Your habit audit

Flying Bats

If you have ever played baseball, you know the cardinal rule of being the batter —never throw the bat. Most of us may have been the batter who forgot once and let it slide a few feet or seen someone else do this. Rules in a game like baseball are for fair play and also for safety.

For most of us, it’s hard to imagine what might really happen if that bat were to fly. Not for James Clear. On the final day of his sophomore year of high school, a classmate took a full swing and the bat slipped out of his hand and hit Jame right between the eyes. James describes not even having a memory of the impact which caused a broken nose, multiple skull fractures and two shattered eye sockets.

This was a very serious injury and Clear was lucky. He recovered, but it took time, actually six years. Over that time he built a series of systems to build his way slowly and methodically back to being the athlete and the student he knew he could be. By the end of his four years at Denison University, he was selected as the top male athlete and named to the ESPN Academic All-American Team, an honor given to just thirty-three players across the country. That year he also received the university’s highest academic honor, the President’s Medal.

So why does Clear and his history matter to you and me? James Clear is the author of a book called Atomic Habits. I’ve done a lot of research around habits and have been tracking Clear and this book since it came out last year in 2018. There are a few reason’s why I’ve stayed interested in what he has to say and why I think his methodologies are worth further exploration.

Atomic Habits

I began taking a look at this idea of atomic habits after I watched a news clip where he said something that really caught my attention.

” We don’t rise to our goals, we fall to our systems.”

That made sense to me only because I have this love-hate relationship with systems. I love to design and build systems but sticking to them in the past, was very difficult for me. Seems I was the classic case of self-sabotage for building good habits. I would quickly get bored with the monotony and need to find something new to keep my attention. Clear delves into how to manage through the boredom and leverage the need for novelty.

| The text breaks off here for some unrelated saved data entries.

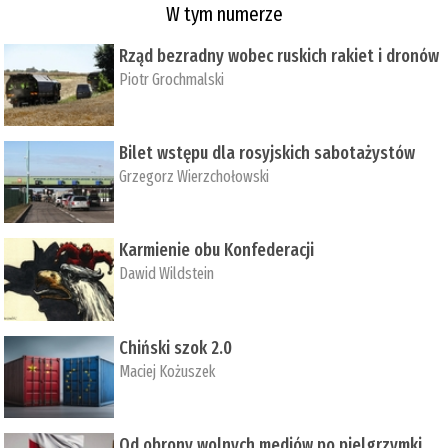
W tym numerze
Rząd bezradny wobec ruskich rakiet i dronów
Piotr Grochmalski
Bilet wstępu dla rosyjskich sabotażystów
Grzegorz Wierzchołowski
Karmienie obu Konfederacji
Dawid Wildstein
Chiński szok 2.0
Maciej Kożuszek
Od obrony wolnych mediów po pielgrzymki,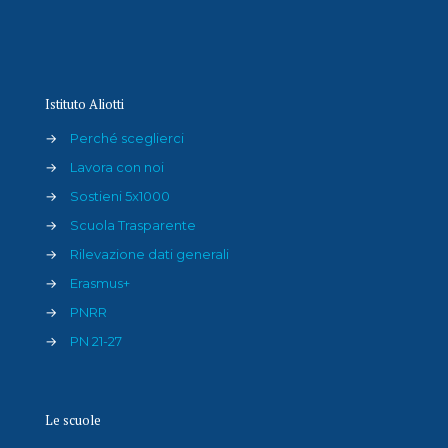
Istituto Aliotti
→
Perché sceglierci
→
Lavora con noi
→
Sostieni 5x1000
→
Scuola Trasparente
→
Rilevazione dati generali
→
Erasmus+
→
PNRR
→
PN 21-27
Le scuole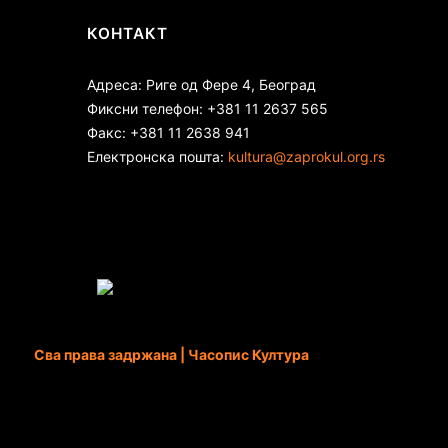
КОНТАКТ
Адреса: Риге од Фере 4, Београд
Фиксни телефон: +381 11 2637 565
Факс: +381 11 2638 941
Електронска пошта:
kultura@zaprokul.org.rs
Сва права задржана | Часопис Култура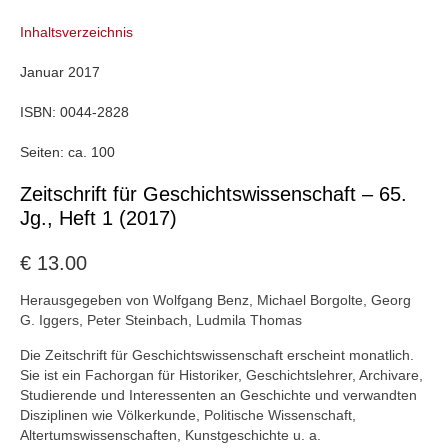
Inhaltsverzeichnis
Januar 2017
ISBN:
0044-2828
Seiten:
ca. 100
Zeitschrift für Geschichtswissenschaft – 65.
Jg., Heft 1 (2017)
€
13.00
Herausgegeben von Wolfgang Benz, Michael Borgolte, Georg
G. Iggers, Peter Steinbach, Ludmila Thomas
Die Zeitschrift für Geschichtswissenschaft erscheint monatlich.
Sie ist ein Fachorgan für Historiker, Geschichtslehrer, Archivare,
Studierende und Interessenten an Geschichte und verwandten
Disziplinen wie Völkerkunde, Politische Wissenschaft,
Altertumswissenschaften, Kunstgeschichte u. a.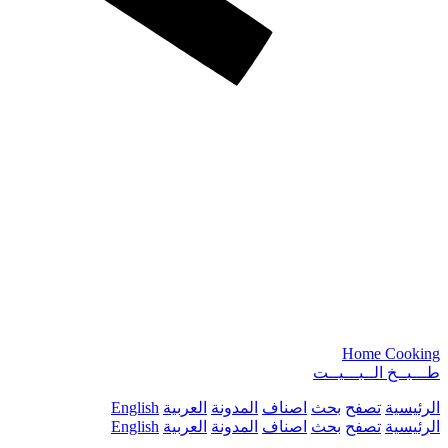
Home Cooking
طـــبــخ الــبـــيــت
الرئيسية
تصفح
بحث
اصناف
المدونة
العربية
English
الرئيسية
تصفح
بحث
اصناف
المدونة
العربية
English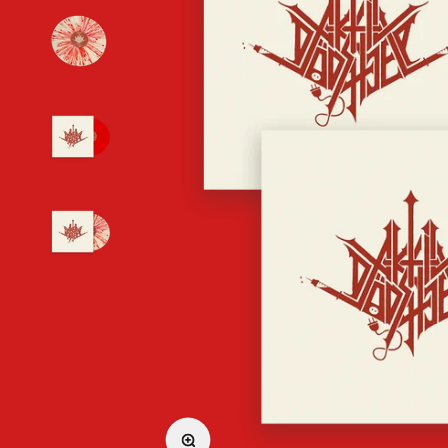
Forstørr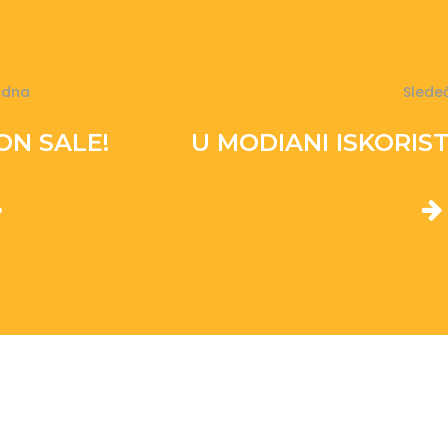
odna
Slede
ON SALE!
U MODIANI ISKORIS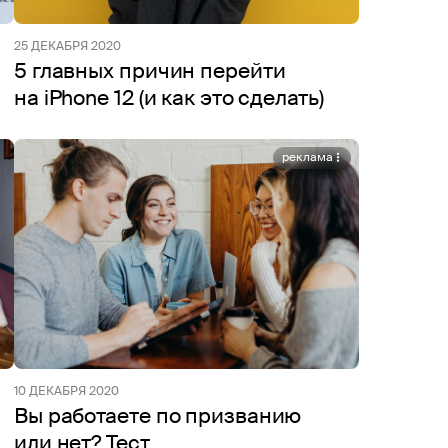
25 ДЕКАБРЯ 2020
5 главных причин перейти
на iPhone 12 (и как это сделать)
реклама
10 ДЕКАБРЯ 2020
Вы работаете по призванию
или нет? Тест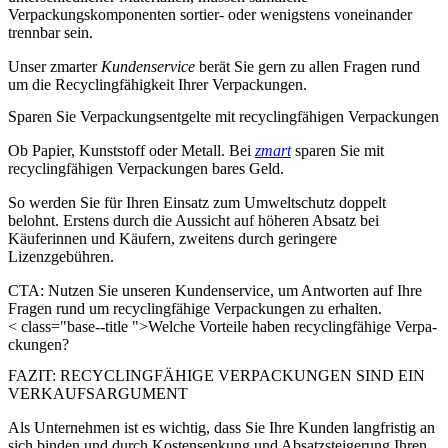
Verpackungskomponenten sortier- oder wenigstens voneinander
trennbar sein
.
Unser zmarter
Kundenservice
berät Sie gern zu allen Fragen rund
um die Recyclingfähigkeit Ihrer Verpackungen.
Sparen Sie Ver­pa­ckungs­ent­gel­te mit re­cyc­ling­fä­hi­gen Ver­pa­ckung­en
Ob Papier, Kunststoff oder Metall. Bei
zmart
sparen Sie mit
recyclingfähigen Verpackungen bares Geld.
So werden Sie für Ihren Einsatz zum Umweltschutz doppelt
belohnt. Erstens durch die Aussicht auf höheren Absatz bei
Käuferinnen und Käufern, zweitens durch geringere
Lizenzgebühren.
CTA: Nutzen Sie unseren Kundenservice, um Antworten auf Ihre
Fragen rund um recyclingfähige Verpackungen zu erhalten.
< class="base--title ">Welche Vorteile haben re­cyc­ling­fä­hi­ge Ver­pa­
ckung­en?
FAZIT: RE­CYC­LING­FÄ­HI­GE VER­PA­CKUNG­EN SIND EIN
VER­KAUFS­AR­GU­MENT
Als Unternehmen ist es wichtig, dass Sie Ihre Kunden langfristig an
sich binden und durch Kostensenkung und Absatzsteigerung Ihren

Because of his injury and its impacts on his identity, and his history of training as an athlete with good study habits, he knew the power of habit compounding. Athletes know progress comes in the daily dedication to consistent training, of working out eating well and getting the right rest and recovery.

Sure he was just a sophomore in high school but he had enough of a foundation to know that systems were his best option to rebuild what mattered to him as an athlete, a student and a person. Over those six years, he would build a system for getting to the next level, ” getting 1% better every day,” and then build a new system when he was ready to progress even further.

He does not sugar coat that good habits take effort, they get boring and that a 1% better everyday habit for one year means being 37.78 times better at the end of the year. That is worth noting.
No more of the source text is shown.